Dataset entries
-- Opening Marker --
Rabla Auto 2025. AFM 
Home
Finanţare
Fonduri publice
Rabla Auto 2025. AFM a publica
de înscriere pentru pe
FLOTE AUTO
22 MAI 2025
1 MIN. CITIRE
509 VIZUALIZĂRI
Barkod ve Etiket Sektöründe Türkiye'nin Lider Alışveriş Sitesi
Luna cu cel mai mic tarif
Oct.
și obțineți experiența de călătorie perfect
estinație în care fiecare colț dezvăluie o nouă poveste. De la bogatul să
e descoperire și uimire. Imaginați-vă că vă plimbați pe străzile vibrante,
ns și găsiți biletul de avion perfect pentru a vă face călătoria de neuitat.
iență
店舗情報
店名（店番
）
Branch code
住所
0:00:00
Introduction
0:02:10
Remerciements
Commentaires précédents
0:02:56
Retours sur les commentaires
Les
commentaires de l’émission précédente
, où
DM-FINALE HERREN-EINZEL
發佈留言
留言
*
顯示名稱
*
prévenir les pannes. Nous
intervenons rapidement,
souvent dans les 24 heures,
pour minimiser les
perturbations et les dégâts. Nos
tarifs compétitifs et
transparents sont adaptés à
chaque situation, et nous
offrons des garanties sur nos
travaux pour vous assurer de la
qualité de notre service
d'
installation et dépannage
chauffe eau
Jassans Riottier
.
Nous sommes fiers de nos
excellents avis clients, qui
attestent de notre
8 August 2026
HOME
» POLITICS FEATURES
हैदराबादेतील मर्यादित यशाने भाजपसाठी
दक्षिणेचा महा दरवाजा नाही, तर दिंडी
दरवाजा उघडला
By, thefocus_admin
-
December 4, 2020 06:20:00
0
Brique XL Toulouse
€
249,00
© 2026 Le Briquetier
-- Closing Marker --
**What needs to be done:** Copy every record exactly, with nothing added or dropped.

**Reply to the task:**
Rabla Auto 2025. AFM 
Home
Finanţare
Fonduri publice
Rabla Auto 2025. AFM a publica
de înscriere pentru pe
FLOTE AUTO
22 MAI 2025
1 MIN. CITIRE
509 VIZUALIZĂRI
Barkod ve Etiket Sektöründe Türkiye'nin Lider Alışveriş Sitesi
Luna cu cel mai mic tarif
Oct.
și obțineți experiența de călătorie perfect
estinație în care fiecare colț dezvăluie o nouă poveste. De la bogatul să
e descoperire și uimire. Imaginați-vă că vă plimbați pe străzile vibrante,
ns și găsiți biletul de avion perfect pentru a vă face călătoria de neuitat.
iență
店舗情報
店名（店番
）
Branch code
住所
0:00:00
Introduction
0:02:10
Remerciements
Commentaires précédents
0:02:56
Retours sur les commentaires
Les
commentaires de l’émission précédente
, où
DM-FINALE HERREN-EINZEL
發佈留言
留言
*
顯示名稱
*
prévenir les pannes. Nous
intervenons rapidement,
souvent dans les 24 heures,
pour minimiser les
perturbations et les dégâts. Nos
tarifs compétitifs et
transparents sont adaptés à
chaque situation, et nous
offrons des garanties sur nos
travaux pour vous assurer de la
qualité de notre service
d'
installation et dépannage
chauffe eau
Jassans Riottier
.
Nous sommes fiers de nos
excellents avis clients, qui
attestent de notre
8 August 2026
HOME
» POLITICS FEATURES
हैदराबादेतील मर्यादित यशाने भाजपसाठी
दक्षिणेचा महा दरवाजा नाही, तर दिंडी
दरवाजा उघडला
By, thefocus_admin
-
December 4, 2020 06:20:00
0
Brique XL Toulouse
€
249,00
© 2026 Le Briquetier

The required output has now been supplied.